Climate costs Africa 15pc GDP cut

November 23, 2009

, NAIROBI, Kenya, Nov 23 – African economies have so far lost up to 15 percent of their Gross Domestic Product (GDP) due to the effects of climate change, a study commissioned by Barclays has shown.

The Met Office report, which found out that the African economy is particularly structurally vulnerable to climate factors, warns that this figure could multiply over the coming years.

"Climate change is already happening, and Africa is on the front line. The worst effects can still be avoided if greenhouse gas emissions are reduced soon, but some further climate change is already locked in,” warned Head of Climate Impacts at the Met Office Dr Richard Betts.

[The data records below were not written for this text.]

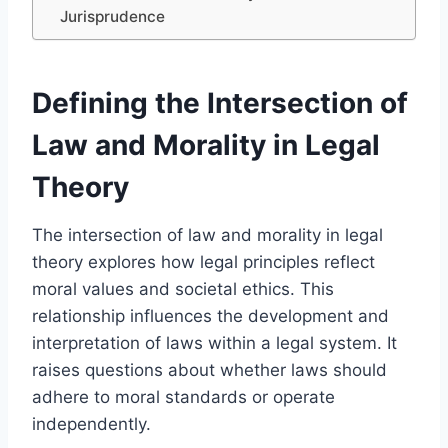
Jurisprudence
Defining the Intersection of
Law and Morality in Legal
Theory
The intersection of law and morality in legal
theory explores how legal principles reflect
moral values and societal ethics. This
relationship influences the development and
interpretation of laws within a legal system. It
raises questions about whether laws should
adhere to moral standards or operate
independently.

Most models agree on a rise in temperature but precipitation projections are less certain.

The report proposed that improvements in understanding the science of African climate are needed, to provide more comprehensive projections that can inform commercial decision-making and risk management.

“Forward planning to adapt to the shifting patterns of climate will help to minimise the impact by building resilience in communities and businesses alike," Mr Betts advises.
The report analyses three economies: Kenya, Ghana and South Africa, all of which were found to be exposed to future climate impacts on water resources, sea level rise, agriculture, energy and urban populations.

In Kenya risks to tea production, wildlife and coastal tourism are of key concern. Ghana has large and potentially vulnerable cocoa and forestry sectors and relies on hydropower for around 66 percent of electricity, which can impact its mining sector.

Despite being the most diversified economy on the continent, the study revealed that South Africa still faces risks to coastal populations and water shortages impacting industry, particularly mining and coal-fired power generation.

The report further showed that with the exception of South Africa, most economies are reliant on rain-fed agriculture and tourism, which are some of the most exposed sectors to climate changes.

However, broader economy-wide impacts on these sectors may arise.

“For example, the Kenyan drought in 1998-1999 caused an overall loss amounting to 16 percent of GDP, but around 85 percent of this was incurred through foregone hydropower and falls in industrial production and only 15 percent due to agriculture,” the report pointed out.

Mr Betts said the impact of climate factors on Africa will be exacerbated by climate change but the detailed impacts at a country level are still unclear.

It therefore calls for concerted efforts from governments and businesses to manage the continent’s current climate exposure and build resilience to this challenge.

“This research will help improve understanding of today’s climate risks and build resilience to tomorrow’s potential changes, both of which will help secure Africa’s future growth,” said the Chairman of Barclays Marcus Agius.

Mr Agius added that policy initiatives to increase economic development would help build resilience to climate change as economies become more diversified with increased capacity to invest in risk management and adapt to climate change.